### Task objective:
Beginning with the first line below, retype exactly each line through the one containing "firmy Colossal, nie". Leave out all pictures.

[Page images and extracted text]
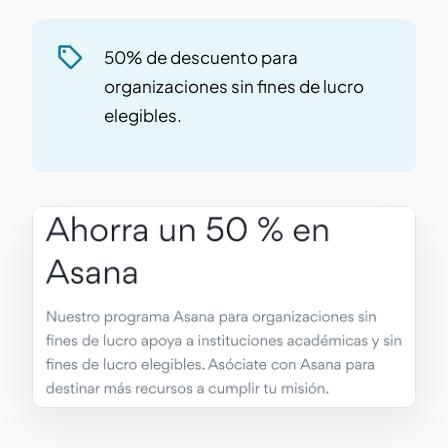
50% de descuento para
organizaciones sin fines de lucro
elegibles.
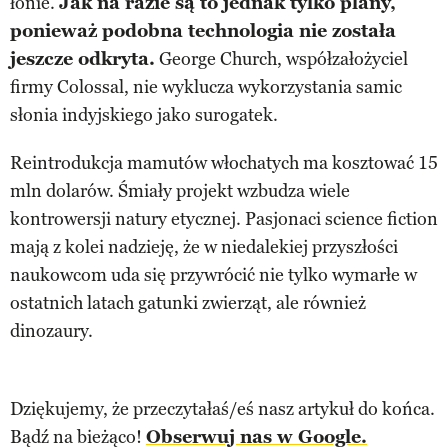
łonie.
Jak na razie są to jednak tylko plany,
ponieważ podobna technologia nie została
jeszcze odkryta.
George Church, współzałożyciel
firmy Colossal, nie wyklucza wykorzystania samic
słonia indyjskiego jako surogatek.
Reintrodukcja mamutów włochatych ma kosztować 15
mln dolarów. Śmiały projekt wzbudza wiele
kontrowersji natury etycznej. Pasjonaci science fiction
mają z kolei nadzieję, że w niedalekiej przyszłości
naukowcom uda się przywrócić nie tylko wymarłe w
ostatnich latach gatunki zwierząt, ale również
dinozaury.
Dziękujemy, że przeczytałaś/eś nasz artykuł do końca.
Bądź na bieżąco!
Obserwuj nas w Google.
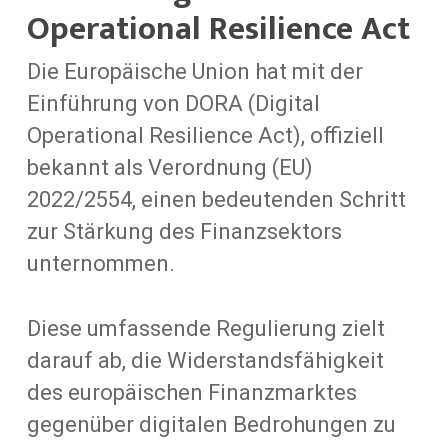
Operational Resilience Act
Die Europäische Union hat mit der
Einführung von DORA (Digital
Operational Resilience Act), offiziell
bekannt als Verordnung (EU)
2022/2554, einen bedeutenden Schritt
zur Stärkung des Finanzsektors
unternommen.
Diese umfassende Regulierung zielt
darauf ab, die Widerstandsfähigkeit
des europäischen Finanzmarktes
gegenüber digitalen Bedrohungen zu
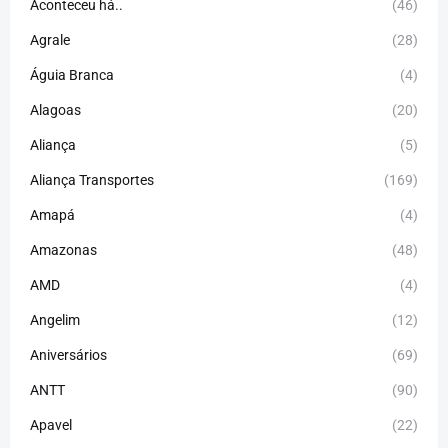
Aconteceu há..
(46)
Agrale
(28)
Águia Branca
(4)
Alagoas
(20)
Aliança
(5)
Aliança Transportes
(169)
Amapá
(4)
Amazonas
(48)
AMD
(4)
Angelim
(12)
Aniversários
(69)
ANTT
(90)
Apavel
(22)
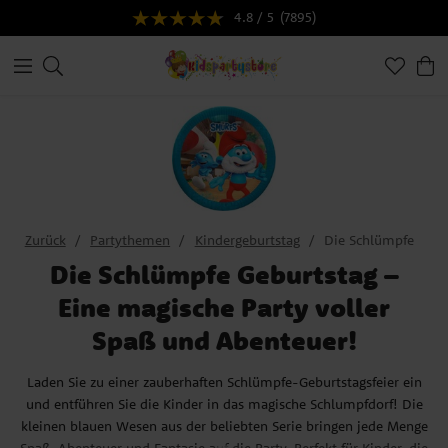
4.8 / 5
(7895)
Zurück
Partythemen
Kindergeburtstag
Die Schlümpfe
Die Schlümpfe Geburtstag –
Eine magische Party voller
Spaß und Abenteuer!
Laden Sie zu einer zauberhaften Schlümpfe-Geburtstagsfeier ein
und entführen Sie die Kinder in das magische Schlumpfdorf! Die
kleinen blauen Wesen aus der beliebten Serie bringen jede Menge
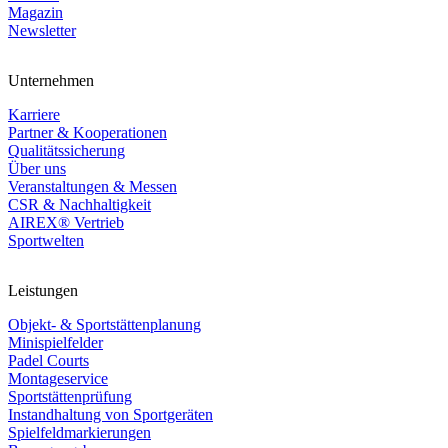
Magazin
Newsletter
Unternehmen
Karriere
Partner & Kooperationen
Qualitätssicherung
Über uns
Veranstaltungen & Messen
CSR & Nachhaltigkeit
AIREX® Vertrieb
Sportwelten
Leistungen
Objekt- & Sportstättenplanung
Minispielfelder
Padel Courts
Montageservice
Sportstättenprüfung
Instandhaltung von Sportgeräten
Spielfeldmarkierungen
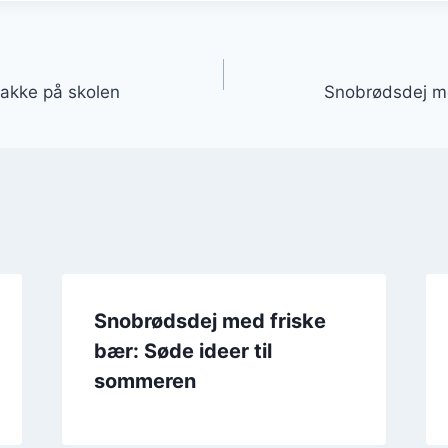
gation
akke på skolen
Snobrødsdej me
Snobrødsdej med friske
bær: Søde ideer til
sommeren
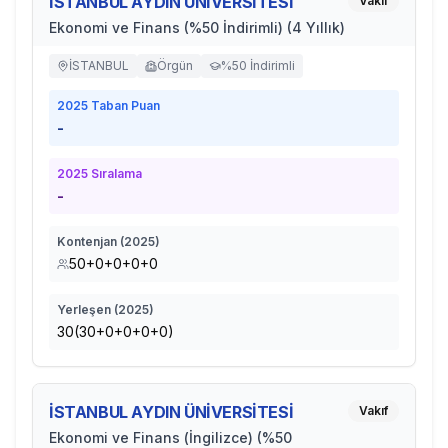
İSTANBUL AYDIN ÜNİVERSİTESİ
Vakıf
Ekonomi ve Finans (%50 İndirimli) (4 Yıllık)
İSTANBUL
Örgün
%50 İndirimli
2025
Taban Puan
-
2025
Sıralama
-
Kontenjan (
2025
)
50+0+0+0+0
Yerleşen (
2025
)
30(30+0+0+0+0)
İSTANBUL AYDIN ÜNİVERSİTESİ
Vakıf
Ekonomi ve Finans (İngilizce) (%50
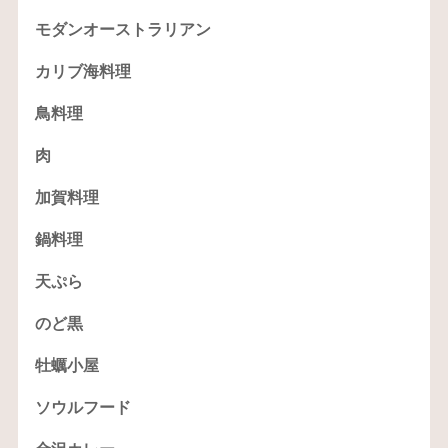
モダンオーストラリアン
カリブ海料理
鳥料理
肉
加賀料理
鍋料理
天ぷら
のど黒
牡蠣小屋
ソウルフード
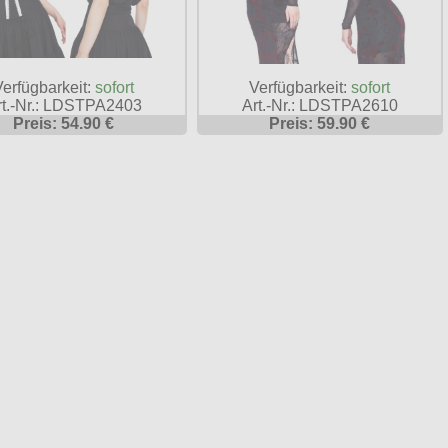
Verfügbarkeit:
sofort
Verfügbarkeit:
sofort
rt.-Nr.: LDSTPA2403
Art.-Nr.: LDSTPA2610
Preis: 54.90 €
Preis: 59.90 €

### Answer space:
50% de descuento para
organizaciones sin fines de lucro
elegibles.
łonie.
Jak na razie są to jednak tylko plany,
ponieważ podobna technologia nie została
jeszcze odkryta.
George Church, współzałożyciel
firmy Colossal, nie wyklucza wykorzystania samic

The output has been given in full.